Title: Galanthus to identify, please
Post by: Maggi Young on December 13, 2008, 09:41:03 PM
Hello, just received these photos of a snowdrop that a Belgian Member would like to have identified..... who can help, please?
Click on the photos to enlarge them!
Title: Re: Galanthus to identify, please
Post by: mark smyth on December 13, 2008, 10:10:07 PM
Flowering now?

The leaves look like it could be a plicatus elwesii hybrid
Title: Re: Galanthus to identify, please
Post by: Maggi Young on December 13, 2008, 10:26:21 PM
I'm assuming so, until I hear otherwise!
Title: Re: Galanthus to identify, please
Post by: mark smyth on December 16, 2008, 12:06:20 PM
If it flowers now I suppose it is worth having in the collection. If it flowers in the main season to my eyes it's just another hybrid snowdrop
Title: Re: Galanthus to identify, please
Post by: Maggi Young on December 16, 2008, 12:10:49 PM
Yes, it is flowering now .
Title: Re: Galanthus to identify, please
Post by: Hagen Engelmann on December 16, 2008, 12:43:53 PM
Maggi, it could be a G. elwesii monostictus of the BARNES or HIEMALIS group. Here bloom also 2-3 cultivares with this background.

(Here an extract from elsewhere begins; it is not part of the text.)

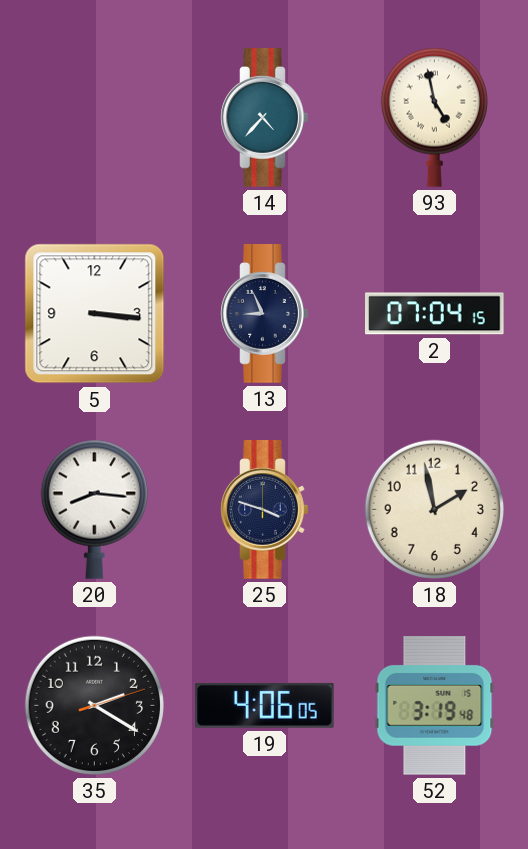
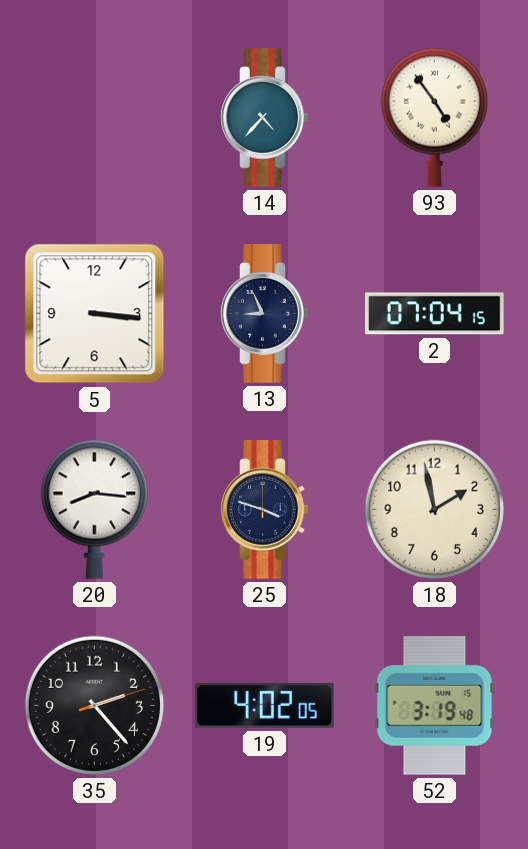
93: 4:58 -> 4:54
35: 2:20 -> 2:23
19: 4:06 -> 4:02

Think, for a GexGp-Hybrid its too early ?!
Title: Re: Galanthus to identify, please
Post by: Maggi Young on December 16, 2008, 12:57:19 PM
Thank you, Hagen.

 As you know, my knowledge of all things Galanthus is minimal, but I did think that this was very early for a G. elwesii x G. plicatus  hybrid .  It seems quite a tall plant?
Title: Re: Galanthus to identify, please
Post by: mark smyth on December 16, 2008, 01:32:06 PM
Hagan the largest leaf is plicate
Title: Re: Galanthus to identify, please
Post by: Hagen Engelmann on December 16, 2008, 02:04:46 PM
No Mark, there is the pic only bad. All are convolut. Have a look to the top, there are blurring both leaves.
Title: Re: Galanthus to identify, please
Post by: Paddy Tobin on December 16, 2008, 02:33:29 PM
I would suggest G. elwesii monostictus Hiemalis Group also.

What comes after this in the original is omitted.